I don’t know if it’s the weather or what… but the last few days I’ve been feeling like the ultimate lazy bum. I want to sleep or just sit around and watch TV.
I’m trying to push myself out of this possible winter blues and get moving!
I was originally going to post a piece I wrote about everything that frustrates me about the online scene with everyone becoming “experts”, particularly in the Muslim community. It’s almost as if no one really does a check to verify if people really work in certain fields, or are self-proclaimed. Probably because Muslims are too nice and assume that everyone is who they say they are lol.
But, I figured I should work on it a little more so it doesn’t come off sounding like I have a bone to pick.
Really what I want to do is pose questions out loud to the Muslim community on where our standards are and how we’re allowing narcism to permeate our homes and families?
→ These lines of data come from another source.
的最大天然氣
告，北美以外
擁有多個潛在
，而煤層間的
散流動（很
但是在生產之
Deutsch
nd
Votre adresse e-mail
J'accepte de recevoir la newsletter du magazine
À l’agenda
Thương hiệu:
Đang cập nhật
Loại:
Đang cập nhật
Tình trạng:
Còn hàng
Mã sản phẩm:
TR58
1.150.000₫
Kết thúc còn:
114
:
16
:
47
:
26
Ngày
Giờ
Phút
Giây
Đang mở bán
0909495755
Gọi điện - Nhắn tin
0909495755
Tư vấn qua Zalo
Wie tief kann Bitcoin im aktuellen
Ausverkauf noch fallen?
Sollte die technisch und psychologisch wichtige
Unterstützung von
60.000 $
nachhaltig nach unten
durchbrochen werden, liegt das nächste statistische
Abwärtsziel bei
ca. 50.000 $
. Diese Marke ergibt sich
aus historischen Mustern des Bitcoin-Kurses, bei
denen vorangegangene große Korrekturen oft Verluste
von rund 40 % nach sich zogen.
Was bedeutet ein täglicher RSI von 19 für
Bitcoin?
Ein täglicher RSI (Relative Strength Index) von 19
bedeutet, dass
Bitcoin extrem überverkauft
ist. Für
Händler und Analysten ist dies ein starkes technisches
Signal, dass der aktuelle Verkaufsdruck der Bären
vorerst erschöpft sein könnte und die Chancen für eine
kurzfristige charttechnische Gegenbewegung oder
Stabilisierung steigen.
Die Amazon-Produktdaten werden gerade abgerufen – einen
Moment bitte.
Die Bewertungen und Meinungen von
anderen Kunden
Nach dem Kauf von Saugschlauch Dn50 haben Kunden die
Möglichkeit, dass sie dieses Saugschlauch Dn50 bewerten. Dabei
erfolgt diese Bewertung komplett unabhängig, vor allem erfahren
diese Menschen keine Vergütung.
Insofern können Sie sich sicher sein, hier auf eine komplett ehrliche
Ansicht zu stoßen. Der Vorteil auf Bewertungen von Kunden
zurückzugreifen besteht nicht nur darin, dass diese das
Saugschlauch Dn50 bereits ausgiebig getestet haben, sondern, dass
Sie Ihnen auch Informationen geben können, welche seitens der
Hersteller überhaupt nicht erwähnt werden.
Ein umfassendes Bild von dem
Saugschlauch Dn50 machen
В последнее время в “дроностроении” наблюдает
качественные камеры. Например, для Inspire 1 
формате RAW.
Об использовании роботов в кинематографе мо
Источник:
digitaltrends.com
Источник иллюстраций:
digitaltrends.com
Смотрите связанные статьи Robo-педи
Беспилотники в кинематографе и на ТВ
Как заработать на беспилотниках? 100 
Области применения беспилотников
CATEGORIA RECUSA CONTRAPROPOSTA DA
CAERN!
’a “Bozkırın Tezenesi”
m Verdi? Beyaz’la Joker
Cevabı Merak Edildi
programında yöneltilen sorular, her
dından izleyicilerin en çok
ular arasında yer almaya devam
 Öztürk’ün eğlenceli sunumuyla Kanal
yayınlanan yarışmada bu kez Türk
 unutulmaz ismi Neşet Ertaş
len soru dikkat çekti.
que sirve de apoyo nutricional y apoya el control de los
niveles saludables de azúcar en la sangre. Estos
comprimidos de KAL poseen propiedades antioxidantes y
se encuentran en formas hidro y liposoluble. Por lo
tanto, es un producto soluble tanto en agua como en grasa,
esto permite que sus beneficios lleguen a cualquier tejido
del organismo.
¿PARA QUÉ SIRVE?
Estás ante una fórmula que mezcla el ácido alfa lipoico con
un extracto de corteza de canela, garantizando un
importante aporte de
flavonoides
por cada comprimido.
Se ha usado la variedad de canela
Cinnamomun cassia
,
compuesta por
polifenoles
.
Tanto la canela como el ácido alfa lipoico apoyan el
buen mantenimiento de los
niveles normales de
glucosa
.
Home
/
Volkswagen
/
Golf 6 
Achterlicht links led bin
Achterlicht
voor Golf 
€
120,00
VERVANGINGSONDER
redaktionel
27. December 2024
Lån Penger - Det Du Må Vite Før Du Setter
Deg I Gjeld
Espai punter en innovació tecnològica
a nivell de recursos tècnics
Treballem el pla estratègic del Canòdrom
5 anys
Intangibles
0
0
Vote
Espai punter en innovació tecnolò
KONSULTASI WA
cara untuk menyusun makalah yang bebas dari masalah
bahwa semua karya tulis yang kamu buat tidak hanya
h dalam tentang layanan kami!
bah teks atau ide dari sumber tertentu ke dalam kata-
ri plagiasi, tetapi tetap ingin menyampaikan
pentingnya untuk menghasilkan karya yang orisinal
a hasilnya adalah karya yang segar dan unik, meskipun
How can we combat it? Why do Muslim parents seem to think there is nothing harmless online and allow their kids to troll around on it unsupervised? Why are there mothers encouraging their daughters to pile on makeup and post pics online? Why do we have so many voices that are claiming to be THE voice of reason and we let them stake that claim? Lot’s of questions! So when I get it together I’ll post it for Behind the Screen.
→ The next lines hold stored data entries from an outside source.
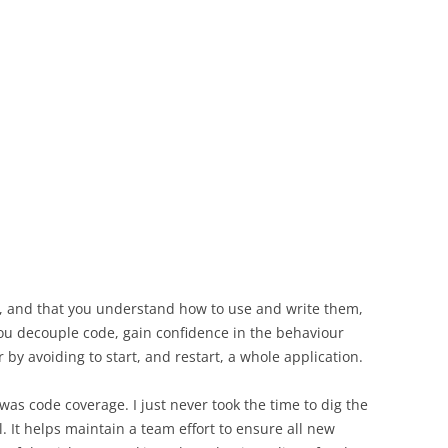
s, and that you understand how to use and write them,
 you decouple code, gain confidence in the behaviour
by avoiding to start, and restart, a whole application.
was code coverage. I just never took the time to dig the
l. It helps maintain a team effort to ensure all new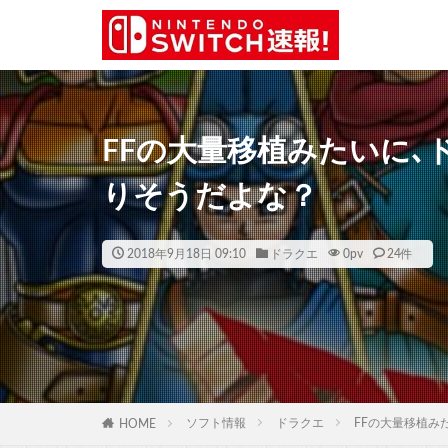
FFの大量移植みたいに､ド
りそうだよな？
2018年9月18日 09:10
ドラクエ
0
pv
24件
ソフト情報
ドラクエ
FFの大量移植み
HOME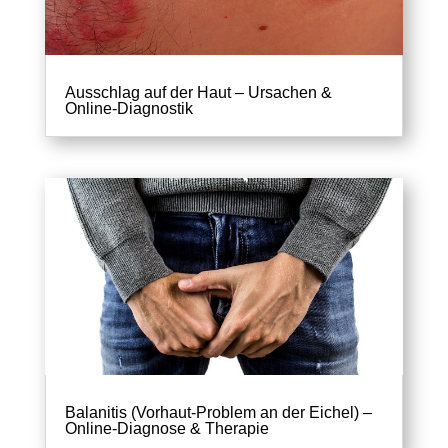
Ausschlag auf der Haut – Ursachen &
Online-Diagnostik
Balanitis (Vorhaut-Problem an der Eichel) –
Online-Diagnose & Therapie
In other not so exciting news, today I’ve planned to make homemade fruit leather and potato chips using my dehydrator. Let’s hope I hold myself to it! lol.
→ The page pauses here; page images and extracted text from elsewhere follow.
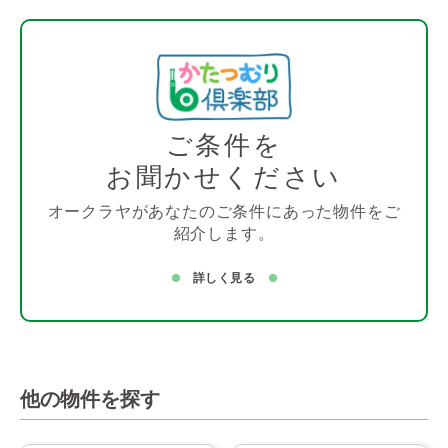
ご条件を
お聞かせください
オークラヤがあなたのご条件にあった物件をご
紹介します。
詳しく見る
他の物件を探す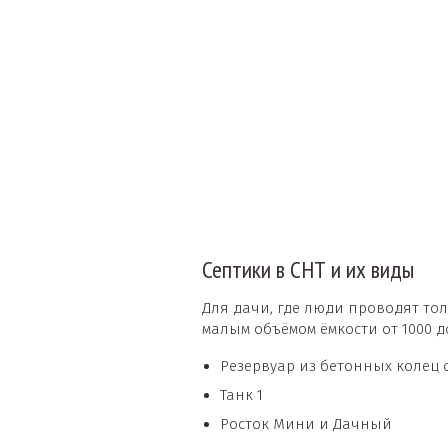
Септики в СНТ и их виды
Для дачи, где люди проводят то
малым объёмом ёмкости от 1000 д
Резервуар из бетонных колец
Танк 1
Росток Мини и Дачный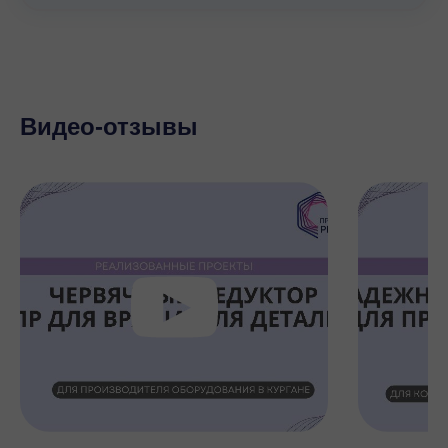
Видео-отзывы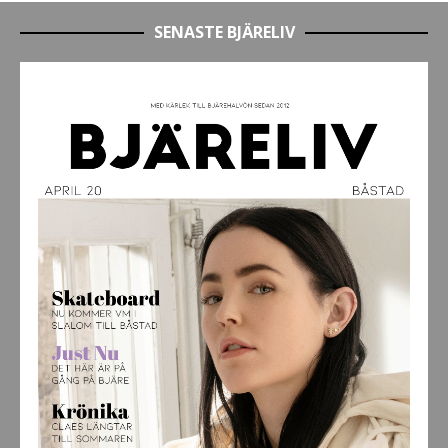
SENASTE BJÄRELIV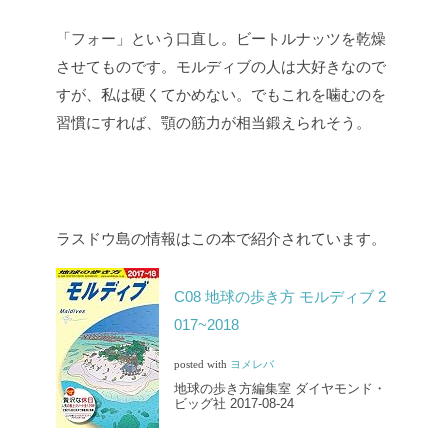
「フォー」という口直し。ビートルナッツを乾燥
させてものです。モルディブの人は大好きなので
すが、私は硬くてかめない。でもこれを噛むのを
習慣にすれば、顎の筋力が相当鍛えられそう。
ラスドウ島の情報はこの本で紹介されています。
C08 地球の歩き方 モルディブ 2
017~2018
posted with
ヨメレバ
地球の歩き方編集室 ダイヤモンド・
ビッグ社 2017-08-24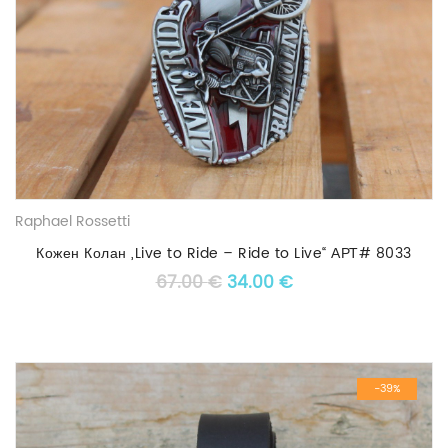
Raphael Rossetti
Кожен Колан „Live to Ride – Ride to Live“ АРТ# 8033
Original price was: 67.00 €
Текущата цена е: 3
67.00
€
34.00
€
-39%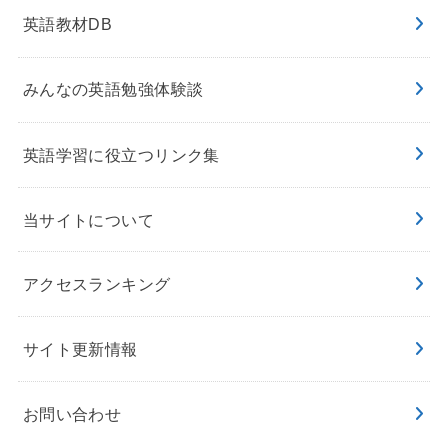
英語教材DB
みんなの英語勉強体験談
英語学習に役立つリンク集
当サイトについて
アクセスランキング
サイト更新情報
お問い合わせ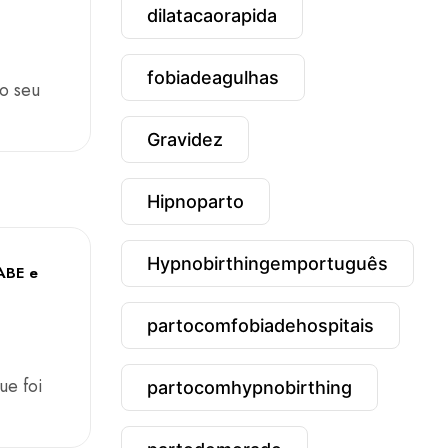
dilatacaorapida
fobiadeagulhas
no seu
Gravidez
Hipnoparto
Hypnobirthingemportuguês
ABE e
partocomfobiadehospitais
ue foi
partocomhypnobirthing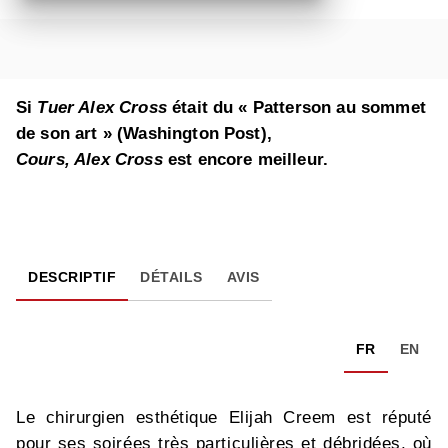
Si
Tuer Alex Cross
était du « Patterson au sommet
de son art » (Washington Post),
Cours, Alex Cross
est encore meilleur.
DESCRIPTIF
DÉTAILS
AVIS
FR
EN
Le chirurgien esthétique Elijah Creem est réputé
pour ses soirées très particulières et débridées, où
There is something hard about living in Chicago where we don’t get much sun at all in the winter. I’m definitely someone that needs it. When it’s gray for days on end, I’m moody and get stressed easily. I know that the instant cure would be a nice hard workout, but sometimes I don’t have the motivation for even that.
My goal is to move to the West Coast or anywhere that can offer me heat and sun 365 days a year hehe. It’s easy to dream about that and not actually put my thoughts into action, because I don’t know what’s out there and if it will be a good fit for my family if we do transition someplace new. Sometimes it’s easier to stay with the status quo. But, I know that I have to move outside my comfort zone if I really want to go somewhere new.
I often wonder if I dread moving because we did it so much in my family growing up. We lived in Boulder, Colorado and then moved to 3 different parts of the Norfolk/Hampton Virginia areas, then to Saudi Arabia and then to Urbana, Illinois. When I got married… I moved to Chicago. I guess it’s not as much moving as some people have done.
Anyway, here I am, sitting in the apartment looking outside at the snow that is slowly melting. I’m thankful for a roof over my head and warmth on a cold day like this.